Biotechnology is not only applicable to crops but to livestock, fisheries, and forestry as well. The methodologies of biotechnology can also be applied to livestock and fish to select the best traits and fasten their breeding cycle.

The best traits of the animals like resistance to diseases, faster growth, excellent meat quality, and high egg production can be selected through the use of biotechnology methodology such as genetic engineering. The production of animal feeds can also be altered with the employment of biotechnology to lessen the production of environmental waste and enhance the nutrition of animals.

Antibiotic feed additives, enzymes, single-cell proteins, and probiotics are among the products of the employment of biotechnology in animal nutrition. These products enhance the nutrient availability of the feedstuffs to the animals thus increasing the production yield. Another utilization of biotechnology in livestock production is in diagnostics of diseases and vaccine production.

Some diseases of animals and plants especially those caused by viruses are hard to diagnose due to the variations in the manifestation of the clinical symptoms. Through the diagnostic tests that are products of biotechnology the hardship in viral disease diagnostics is erased. This advanced diagnostic tests techniques are highly specific for individual disease agent thus correct disease diagnosis is easily achieved. An example of an important animal disease wherein biotechnology played a role in the eradication is rinderpest, a serious viral disease that primarily affects cattle.

Through the employment of biotechnology vaccines against the disease were produced protecting the rinderpest uninfected population of cattle from having the disease. Aside from that, this system was also responsible for the production of diagnostic tool in the form of Enzyme Linked ImmunoSorbent Assay (ELISA) and molecular tests that enables the appropriate identification of rinderpest diseased animals (FAO, 2004, p. 9-21).

Genetic engineering maybe a new technology but the principles behind it are not new since even more than 10 000 years ago farmers have already manipulated the genetic composition of their animals and plants.

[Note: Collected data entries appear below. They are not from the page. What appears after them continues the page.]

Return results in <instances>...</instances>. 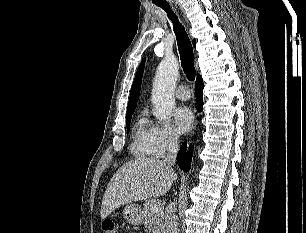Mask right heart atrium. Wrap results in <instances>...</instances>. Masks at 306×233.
<instances>
[{
	"label": "right heart atrium",
	"instance_id": "right-heart-atrium-1",
	"mask_svg": "<svg viewBox=\"0 0 306 233\" xmlns=\"http://www.w3.org/2000/svg\"><path fill=\"white\" fill-rule=\"evenodd\" d=\"M153 155L163 157L179 144L177 133L170 126L155 125L152 127Z\"/></svg>",
	"mask_w": 306,
	"mask_h": 233
}]
</instances>
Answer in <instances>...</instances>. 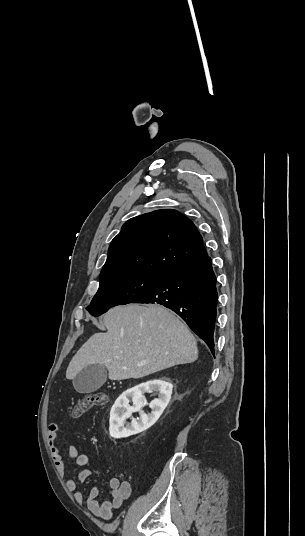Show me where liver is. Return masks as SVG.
<instances>
[{"label":"liver","instance_id":"liver-1","mask_svg":"<svg viewBox=\"0 0 305 536\" xmlns=\"http://www.w3.org/2000/svg\"><path fill=\"white\" fill-rule=\"evenodd\" d=\"M107 334H94L72 358L67 380L103 364L109 380L144 378L198 358L196 340L174 312L158 304L117 306L103 316Z\"/></svg>","mask_w":305,"mask_h":536}]
</instances>
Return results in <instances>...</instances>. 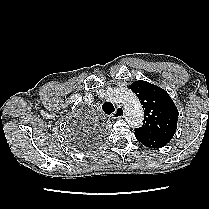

Selection method which involves the propagation of animals and plants that best suit specific environmental conditions was used for centuries in farming and it is also the principle behind genetic engineering.

The non- bioengineering associated farmers already ensured reproduction of animals and plants that have superior qualities through various breeding cycles. Bioengineering’s objectives is the same with these early and modern farmers – to be able to generate superior crops and animals.

The difference between genetic engineering and conventional breeding is that in conventional breeding which relies on phenotype-based selection it takes many generations and vast amount of time before the desired traits of animals and crops are produced. In genetic engineering on the other hand, manipulation of the genes of the parents will produce 1st generation offsprings that possesses the desired trait combinations (FAO, 2004, p. 9).

The guiding objective is thus the same between the conventional farming and farming that incorporates genetic engineering. What differs between the two is the means used to attain the objective and the amount of time consumed to achieve that objective.

Like any other up-and-coming technology innovations, biotechnology is also plunked by issues by which its advocates and the critics continue to debate about. One of these issues is the health safety of the consumers of biotechnology products.

Detractors of this technology emphasize the inadequacy of research studies conducted about the long-term and short-term effects of this technique (IPC, 2004). These people continuously ignore that like any other new technology, studies of the long- term and short-term impacts of the employment of biotechnology takes time to be accomplished. The present status of global hunger and malnutrition of the poor is already alarming.

Do we have to wait for the problem to worsen before employing solutions like the incorporation of biotechnology to agriculture? The potential hazards posed by the application of biotechnology to agriculture can be searched for solutions but the lives that hunger and malnutrition dilemma took away will never be regained.